Les récentes élections polonaises, remportées par le PiS semblent confirmer l’engagement des pays d’Europe centrale sur la voie de la « démocratie illibérale ». À l’Ouest, on se veut méfiant, au mieux perplexe, et on juge les pays de l’Autre Europe engagés sur une grave dérive. Il n’est pas certain que cette posture moralisatrice soit la plus féconde intellectuellement. Il faudrait plutôt penser l’Europe centrale à la lumière de sa propre situation existentielle, ce à quoi nous invite Max-Erwann Gastineau dans son excellent essai Le Nouveau Procès de l’Est (Cerf, 2019).
La question de la démocratie illibérale est piégée. Elle a toutefois la vertu inattendue de rouvrir la question du régime et de réfléchir sur le devenir de la démocratie libérale, dont la définition n’a cessé d’évoluer depuis la chute du mur de Berlin. Jusqu’alors, elle se caractérisait par la volonté toujours renouvelée d’équilibrer la souveraineté populaire et la défense des libertés publiques. Elle pouvait pencher davantage dans un sens ou dans l’autre mais cette tension créatrice contribuait indéniablement à sa vitalité.
Depuis vingt ans, elle a connu une profonde mutation idéologique et se veut désormais indissociable de l’idéologie diversitaire. La démocratie s’accomplirait en se convertissant au postnationalisme, au multiculturalisme ou encore en s’engageant dans la déconstruction du masculin et du féminin, pour que s’épanouisse enfin la diversité sexuelle. Elle devrait parachever sa déchristianisation mais s’ouvrir au même moment aux religions exotiques pour marquer sa rupture avec toute forme d’ethnocentrisme. Tel serait le sens de l’histoire.

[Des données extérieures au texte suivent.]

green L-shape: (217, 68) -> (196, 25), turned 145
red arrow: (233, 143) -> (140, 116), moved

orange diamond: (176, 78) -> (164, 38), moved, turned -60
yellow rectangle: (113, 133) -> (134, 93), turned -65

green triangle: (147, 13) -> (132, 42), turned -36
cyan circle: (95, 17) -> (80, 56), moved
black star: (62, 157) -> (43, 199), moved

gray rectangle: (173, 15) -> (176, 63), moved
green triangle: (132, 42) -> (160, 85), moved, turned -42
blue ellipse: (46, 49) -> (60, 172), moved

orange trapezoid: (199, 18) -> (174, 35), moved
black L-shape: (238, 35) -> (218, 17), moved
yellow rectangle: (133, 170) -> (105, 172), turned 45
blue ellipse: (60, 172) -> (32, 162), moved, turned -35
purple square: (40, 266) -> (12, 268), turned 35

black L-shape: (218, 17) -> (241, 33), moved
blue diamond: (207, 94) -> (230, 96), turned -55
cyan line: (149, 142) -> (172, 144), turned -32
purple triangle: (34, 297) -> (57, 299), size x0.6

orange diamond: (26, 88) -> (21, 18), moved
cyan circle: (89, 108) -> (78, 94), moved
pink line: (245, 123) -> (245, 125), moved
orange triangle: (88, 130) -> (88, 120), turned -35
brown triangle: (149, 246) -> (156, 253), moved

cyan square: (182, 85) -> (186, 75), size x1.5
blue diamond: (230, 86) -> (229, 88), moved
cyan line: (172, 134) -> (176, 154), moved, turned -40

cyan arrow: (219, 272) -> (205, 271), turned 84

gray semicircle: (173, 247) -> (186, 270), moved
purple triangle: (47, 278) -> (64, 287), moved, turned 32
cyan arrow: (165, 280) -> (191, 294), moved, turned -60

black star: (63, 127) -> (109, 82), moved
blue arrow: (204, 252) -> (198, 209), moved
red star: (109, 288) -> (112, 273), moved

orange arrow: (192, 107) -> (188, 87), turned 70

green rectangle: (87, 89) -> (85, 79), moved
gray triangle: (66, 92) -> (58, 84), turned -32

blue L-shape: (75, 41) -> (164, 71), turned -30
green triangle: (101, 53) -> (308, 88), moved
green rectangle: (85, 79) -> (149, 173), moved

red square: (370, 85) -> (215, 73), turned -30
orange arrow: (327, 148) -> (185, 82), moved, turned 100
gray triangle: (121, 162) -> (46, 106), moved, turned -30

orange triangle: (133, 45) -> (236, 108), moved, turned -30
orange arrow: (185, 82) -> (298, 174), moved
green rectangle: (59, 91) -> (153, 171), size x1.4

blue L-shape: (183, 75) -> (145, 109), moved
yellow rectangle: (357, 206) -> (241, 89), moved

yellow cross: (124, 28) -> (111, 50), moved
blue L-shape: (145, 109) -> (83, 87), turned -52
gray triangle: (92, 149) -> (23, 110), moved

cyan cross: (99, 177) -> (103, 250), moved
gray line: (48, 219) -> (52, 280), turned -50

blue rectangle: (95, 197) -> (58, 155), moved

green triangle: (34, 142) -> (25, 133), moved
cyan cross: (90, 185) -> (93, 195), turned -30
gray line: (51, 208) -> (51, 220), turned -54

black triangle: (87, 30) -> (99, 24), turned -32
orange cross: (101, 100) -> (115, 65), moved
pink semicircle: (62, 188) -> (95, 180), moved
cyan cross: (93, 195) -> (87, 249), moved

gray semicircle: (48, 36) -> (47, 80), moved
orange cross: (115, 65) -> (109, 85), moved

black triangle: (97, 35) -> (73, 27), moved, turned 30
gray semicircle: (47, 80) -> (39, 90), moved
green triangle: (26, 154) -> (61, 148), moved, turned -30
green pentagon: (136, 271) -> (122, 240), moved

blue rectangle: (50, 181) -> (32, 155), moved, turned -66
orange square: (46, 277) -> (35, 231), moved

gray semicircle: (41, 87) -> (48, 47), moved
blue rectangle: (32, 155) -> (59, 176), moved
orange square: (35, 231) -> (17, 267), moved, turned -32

Plus encore, lorsqu’un parti prétend s’appuyer sur la souveraineté populaire pour contenir ou renverser ces choix de société, il est accusé de populisme – en fait, on nomme populisme le désir de restaurer la définition traditionnelle de la démocratie. Pire encore, la démocratie connaîtrait alors une déchéance réactionnaire. Elle irait contre le sens de l’histoire et verserait brutalement dans la tyrannie de la majorité. La démocratie serait progressiste ou ne serait pas. À l’Est, manifestement, on se demande de plus en plus comment la démocratie peut en venir à renoncer à la souveraineté populaire, comme le notait dès 2016 le philosophe et homme politique polonais Ryszard Legutko dans The Demon in Democracy, un ouvrage analysant la tentation totalitaire au cœur des sociétés démocratiques. Il s’agit aussi, pour les conservateurs d’Europe centrale, de restaurer le politique, ce qui implique de contester des tribunaux de plus en plus idéologiques, au risque de compromettre l’indépendance de la justice. On ne traitera pas à la légère une telle inquiétude, bien qu’on se demandera si ce qu’on appelle aujourd’hui le gouvernement des juges n’est pas une pathologie démocratique aussi grave.
Le cadre civilisationnel de la communauté politique n’est plus le même. À l’Ouest, on se réfère à la société plurielle, multiculturaliste et post-genrée. À l’Est, on se réfère encore à la nation enracinée, appelée à poursuivre son aventure sous le signe de l’identité et de la liberté. Dans un cas, le politique transforme la société en champ d’expérimentation pour fabriquer une société-laboratoire, rendant ainsi possible l’homme nouveau, sans préjugés ni patrie, sans sexe ni ornières identitaires. Le politique se présente comme une technique d’ingénierie sociale. Dans l’autre cas, le politique porte une charge tragique : il doit conserver l’existence historique d’un peuple et lui permettre d’exprimer sa singularité. Cette conception ne vient pas de nulle part : elle caractérise des peuples coincés entre l’Occident et la Russie dont l’existence a souvent été compromise et qui savent le lien intime entre l’indépendance politique et l’identité culturelle. La reconquête de l’identité annonce souvent celle de la souveraineté.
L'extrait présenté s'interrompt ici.